[[ DATASET EXTRACT, beginning ]]
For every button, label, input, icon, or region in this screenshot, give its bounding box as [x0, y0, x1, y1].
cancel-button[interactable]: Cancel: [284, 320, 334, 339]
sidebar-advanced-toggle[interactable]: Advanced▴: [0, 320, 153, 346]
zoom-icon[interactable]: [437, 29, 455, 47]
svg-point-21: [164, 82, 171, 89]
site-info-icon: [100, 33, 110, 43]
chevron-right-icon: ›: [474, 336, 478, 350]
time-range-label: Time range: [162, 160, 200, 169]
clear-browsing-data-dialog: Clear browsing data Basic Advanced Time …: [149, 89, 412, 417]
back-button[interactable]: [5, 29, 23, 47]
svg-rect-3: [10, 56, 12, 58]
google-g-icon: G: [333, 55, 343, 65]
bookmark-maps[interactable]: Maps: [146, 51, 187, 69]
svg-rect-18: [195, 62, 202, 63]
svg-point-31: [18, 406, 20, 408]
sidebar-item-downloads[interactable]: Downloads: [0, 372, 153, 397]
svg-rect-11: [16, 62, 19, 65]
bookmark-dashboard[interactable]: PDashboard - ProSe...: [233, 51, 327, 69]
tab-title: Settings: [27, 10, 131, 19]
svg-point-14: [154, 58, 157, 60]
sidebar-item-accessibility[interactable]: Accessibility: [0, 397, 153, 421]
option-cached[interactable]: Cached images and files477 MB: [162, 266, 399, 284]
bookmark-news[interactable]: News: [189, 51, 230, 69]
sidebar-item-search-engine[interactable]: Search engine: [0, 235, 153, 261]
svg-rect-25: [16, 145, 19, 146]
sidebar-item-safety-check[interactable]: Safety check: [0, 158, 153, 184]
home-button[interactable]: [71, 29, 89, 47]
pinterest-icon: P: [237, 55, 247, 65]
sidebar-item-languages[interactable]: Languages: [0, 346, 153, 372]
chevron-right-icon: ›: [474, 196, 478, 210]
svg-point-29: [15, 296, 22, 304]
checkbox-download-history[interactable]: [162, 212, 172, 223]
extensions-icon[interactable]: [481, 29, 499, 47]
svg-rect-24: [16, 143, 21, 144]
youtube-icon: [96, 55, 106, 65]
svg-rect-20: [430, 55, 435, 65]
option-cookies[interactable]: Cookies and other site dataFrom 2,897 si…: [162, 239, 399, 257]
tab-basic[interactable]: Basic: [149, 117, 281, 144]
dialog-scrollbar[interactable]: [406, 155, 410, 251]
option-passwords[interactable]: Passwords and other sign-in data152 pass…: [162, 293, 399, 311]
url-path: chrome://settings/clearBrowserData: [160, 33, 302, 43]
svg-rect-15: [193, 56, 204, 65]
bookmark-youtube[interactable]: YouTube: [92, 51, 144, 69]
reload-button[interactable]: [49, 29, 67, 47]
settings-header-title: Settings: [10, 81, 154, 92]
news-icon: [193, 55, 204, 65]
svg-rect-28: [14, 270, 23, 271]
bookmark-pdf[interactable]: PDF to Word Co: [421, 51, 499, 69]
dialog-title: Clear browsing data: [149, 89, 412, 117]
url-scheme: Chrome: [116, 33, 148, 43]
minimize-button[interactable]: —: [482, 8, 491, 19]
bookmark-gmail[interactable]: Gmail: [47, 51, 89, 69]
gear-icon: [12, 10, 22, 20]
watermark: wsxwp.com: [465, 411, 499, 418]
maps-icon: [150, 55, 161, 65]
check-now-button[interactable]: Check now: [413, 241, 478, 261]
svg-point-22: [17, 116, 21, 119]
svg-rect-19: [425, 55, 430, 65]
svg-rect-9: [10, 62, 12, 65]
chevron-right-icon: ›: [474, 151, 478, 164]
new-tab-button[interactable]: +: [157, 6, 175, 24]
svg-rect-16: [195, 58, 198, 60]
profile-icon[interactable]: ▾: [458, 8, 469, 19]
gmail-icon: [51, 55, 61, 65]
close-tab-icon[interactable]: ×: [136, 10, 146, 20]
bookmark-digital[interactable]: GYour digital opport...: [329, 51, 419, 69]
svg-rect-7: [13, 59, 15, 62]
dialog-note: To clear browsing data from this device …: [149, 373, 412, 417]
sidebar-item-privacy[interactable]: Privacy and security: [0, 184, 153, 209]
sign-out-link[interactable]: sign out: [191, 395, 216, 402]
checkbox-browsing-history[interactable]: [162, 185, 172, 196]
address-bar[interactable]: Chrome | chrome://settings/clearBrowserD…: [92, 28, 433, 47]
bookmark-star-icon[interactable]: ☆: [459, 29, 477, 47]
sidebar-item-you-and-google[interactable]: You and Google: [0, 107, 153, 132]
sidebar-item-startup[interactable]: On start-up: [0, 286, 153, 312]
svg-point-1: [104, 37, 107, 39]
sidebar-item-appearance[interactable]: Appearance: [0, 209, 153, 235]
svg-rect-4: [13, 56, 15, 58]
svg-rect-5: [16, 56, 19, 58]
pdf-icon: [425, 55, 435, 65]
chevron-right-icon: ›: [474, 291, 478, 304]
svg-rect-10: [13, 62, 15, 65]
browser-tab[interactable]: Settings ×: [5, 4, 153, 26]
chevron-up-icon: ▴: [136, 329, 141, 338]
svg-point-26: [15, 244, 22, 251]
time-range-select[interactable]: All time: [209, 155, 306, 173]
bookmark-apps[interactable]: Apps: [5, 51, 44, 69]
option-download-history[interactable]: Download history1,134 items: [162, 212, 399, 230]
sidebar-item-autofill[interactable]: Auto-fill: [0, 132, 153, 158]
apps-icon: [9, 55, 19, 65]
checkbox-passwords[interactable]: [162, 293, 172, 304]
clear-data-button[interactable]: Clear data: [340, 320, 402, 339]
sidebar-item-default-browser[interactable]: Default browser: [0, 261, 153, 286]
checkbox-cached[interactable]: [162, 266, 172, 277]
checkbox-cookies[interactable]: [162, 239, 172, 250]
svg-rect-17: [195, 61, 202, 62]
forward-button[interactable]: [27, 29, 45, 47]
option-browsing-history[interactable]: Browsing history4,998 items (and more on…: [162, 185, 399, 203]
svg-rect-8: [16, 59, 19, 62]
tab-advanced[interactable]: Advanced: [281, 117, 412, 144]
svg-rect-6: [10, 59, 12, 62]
[[ DATASET EXTRACT, end ]]
● **WORK TO COMPLETE**: Your answer should be the full set of records above, restated exactly.

● **WRITTEN RESPONSE**:
For every button, label, input, icon, or region in this screenshot, give its bounding box as [x0, y0, x1, y1].
cancel-button[interactable]: Cancel: [284, 320, 334, 339]
sidebar-advanced-toggle[interactable]: Advanced▴: [0, 320, 153, 346]
zoom-icon[interactable]: [437, 29, 455, 47]
svg-point-21: [164, 82, 171, 89]
site-info-icon: [100, 33, 110, 43]
chevron-right-icon: ›: [474, 336, 478, 350]
time-range-label: Time range: [162, 160, 200, 169]
clear-browsing-data-dialog: Clear browsing data Basic Advanced Time …: [149, 89, 412, 417]
back-button[interactable]: [5, 29, 23, 47]
svg-rect-3: [10, 56, 12, 58]
google-g-icon: G: [333, 55, 343, 65]
bookmark-maps[interactable]: Maps: [146, 51, 187, 69]
svg-rect-18: [195, 62, 202, 63]
svg-point-31: [18, 406, 20, 408]
sidebar-item-downloads[interactable]: Downloads: [0, 372, 153, 397]
svg-rect-11: [16, 62, 19, 65]
bookmark-dashboard[interactable]: PDashboard - ProSe...: [233, 51, 327, 69]
tab-title: Settings: [27, 10, 131, 19]
svg-point-14: [154, 58, 157, 60]
sidebar-item-accessibility[interactable]: Accessibility: [0, 397, 153, 421]
option-cached[interactable]: Cached images and files477 MB: [162, 266, 399, 284]
bookmark-news[interactable]: News: [189, 51, 230, 69]
sidebar-item-search-engine[interactable]: Search engine: [0, 235, 153, 261]
svg-rect-25: [16, 145, 19, 146]
sidebar-item-safety-check[interactable]: Safety check: [0, 158, 153, 184]
home-button[interactable]: [71, 29, 89, 47]
pinterest-icon: P: [237, 55, 247, 65]
sidebar-item-languages[interactable]: Languages: [0, 346, 153, 372]
chevron-right-icon: ›: [474, 196, 478, 210]
svg-point-29: [15, 296, 22, 304]
checkbox-download-history[interactable]: [162, 212, 172, 223]
extensions-icon[interactable]: [481, 29, 499, 47]
svg-rect-24: [16, 143, 21, 144]
youtube-icon: [96, 55, 106, 65]
svg-rect-20: [430, 55, 435, 65]
option-cookies[interactable]: Cookies and other site dataFrom 2,897 si…: [162, 239, 399, 257]
tab-basic[interactable]: Basic: [149, 117, 281, 144]
dialog-scrollbar[interactable]: [406, 155, 410, 251]
option-passwords[interactable]: Passwords and other sign-in data152 pass…: [162, 293, 399, 311]
url-path: chrome://settings/clearBrowserData: [160, 33, 302, 43]
svg-rect-15: [193, 56, 204, 65]
bookmark-youtube[interactable]: YouTube: [92, 51, 144, 69]
reload-button[interactable]: [49, 29, 67, 47]
settings-header-title: Settings: [10, 81, 154, 92]
news-icon: [193, 55, 204, 65]
svg-rect-28: [14, 270, 23, 271]
bookmark-pdf[interactable]: PDF to Word Co: [421, 51, 499, 69]
dialog-title: Clear browsing data: [149, 89, 412, 117]
url-scheme: Chrome: [116, 33, 148, 43]
minimize-button[interactable]: —: [482, 8, 491, 19]
bookmark-gmail[interactable]: Gmail: [47, 51, 89, 69]
gear-icon: [12, 10, 22, 20]
watermark: wsxwp.com: [465, 411, 499, 418]
maps-icon: [150, 55, 161, 65]
check-now-button[interactable]: Check now: [413, 241, 478, 261]
svg-point-22: [17, 116, 21, 119]
svg-rect-19: [425, 55, 430, 65]
svg-rect-9: [10, 62, 12, 65]
chevron-right-icon: ›: [474, 151, 478, 164]
new-tab-button[interactable]: +: [157, 6, 175, 24]
svg-rect-16: [195, 58, 198, 60]
profile-icon[interactable]: ▾: [458, 8, 469, 19]
gmail-icon: [51, 55, 61, 65]
close-tab-icon[interactable]: ×: [136, 10, 146, 20]
bookmark-digital[interactable]: GYour digital opport...: [329, 51, 419, 69]
svg-rect-7: [13, 59, 15, 62]
dialog-note: To clear browsing data from this device …: [149, 373, 412, 417]
sidebar-item-privacy[interactable]: Privacy and security: [0, 184, 153, 209]
sign-out-link[interactable]: sign out: [191, 395, 216, 402]
checkbox-browsing-history[interactable]: [162, 185, 172, 196]
address-bar[interactable]: Chrome | chrome://settings/clearBrowserD…: [92, 28, 433, 47]
bookmark-star-icon[interactable]: ☆: [459, 29, 477, 47]
sidebar-item-you-and-google[interactable]: You and Google: [0, 107, 153, 132]
sidebar-item-startup[interactable]: On start-up: [0, 286, 153, 312]
svg-point-1: [104, 37, 107, 39]
sidebar-item-appearance[interactable]: Appearance: [0, 209, 153, 235]
svg-rect-4: [13, 56, 15, 58]
svg-rect-5: [16, 56, 19, 58]
pdf-icon: [425, 55, 435, 65]
chevron-right-icon: ›: [474, 291, 478, 304]
svg-rect-10: [13, 62, 15, 65]
browser-tab[interactable]: Settings ×: [5, 4, 153, 26]
chevron-up-icon: ▴: [136, 329, 141, 338]
svg-point-26: [15, 244, 22, 251]
time-range-select[interactable]: All time: [209, 155, 306, 173]
bookmark-apps[interactable]: Apps: [5, 51, 44, 69]
option-download-history[interactable]: Download history1,134 items: [162, 212, 399, 230]
sidebar-item-autofill[interactable]: Auto-fill: [0, 132, 153, 158]
apps-icon: [9, 55, 19, 65]
checkbox-passwords[interactable]: [162, 293, 172, 304]
clear-data-button[interactable]: Clear data: [340, 320, 402, 339]
sidebar-item-default-browser[interactable]: Default browser: [0, 261, 153, 286]
checkbox-cached[interactable]: [162, 266, 172, 277]
checkbox-cookies[interactable]: [162, 239, 172, 250]
svg-rect-17: [195, 61, 202, 62]
forward-button[interactable]: [27, 29, 45, 47]
option-browsing-history[interactable]: Browsing history4,998 items (and more on…: [162, 185, 399, 203]
svg-rect-8: [16, 59, 19, 62]
tab-advanced[interactable]: Advanced: [281, 117, 412, 144]
svg-rect-6: [10, 59, 12, 62]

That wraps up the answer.